(SUPPLIED MATERIAL begins)
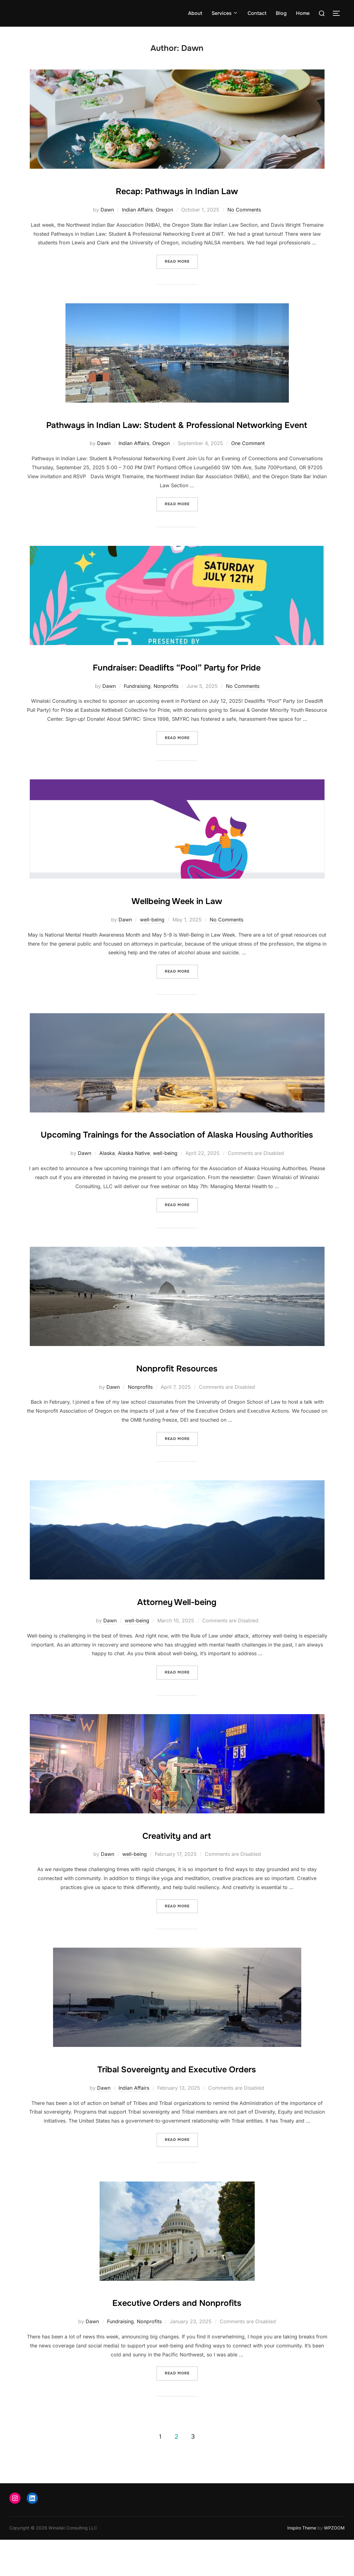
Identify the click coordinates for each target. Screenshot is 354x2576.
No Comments (244, 210)
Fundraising (137, 704)
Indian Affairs (137, 210)
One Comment (248, 461)
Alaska (107, 1190)
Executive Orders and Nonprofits (177, 2338)
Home (303, 13)
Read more (181, 261)
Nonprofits (166, 704)
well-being (152, 938)
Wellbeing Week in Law (177, 918)
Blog (281, 13)
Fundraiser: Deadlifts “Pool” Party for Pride (176, 684)
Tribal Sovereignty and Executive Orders (177, 2104)
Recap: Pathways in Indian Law (177, 189)
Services (225, 13)
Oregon (164, 210)
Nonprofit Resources (176, 1403)
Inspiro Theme (301, 2564)
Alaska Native (134, 1190)
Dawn (107, 210)
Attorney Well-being (177, 1637)
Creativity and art (177, 1870)
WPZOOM (334, 2564)
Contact (257, 13)
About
(SUPPLIED MATERIAL ends)
Your answer must be the lines from the one with "Nonprofits (166, 704)" through the last line of the data, repeated exactly and with nothing else.

● YOUR SOLUTION:
Nonprofits (166, 704)
well-being (152, 938)
Wellbeing Week in Law (177, 918)
Blog (281, 13)
Fundraiser: Deadlifts “Pool” Party for Pride (176, 684)
Tribal Sovereignty and Executive Orders (177, 2104)
Recap: Pathways in Indian Law (177, 189)
Services (225, 13)
Oregon (164, 210)
Nonprofit Resources (176, 1403)
Inspiro Theme (301, 2564)
Alaska Native (134, 1190)
Dawn (107, 210)
Attorney Well-being (177, 1637)
Creativity and art (177, 1870)
WPZOOM (334, 2564)
Contact (257, 13)
About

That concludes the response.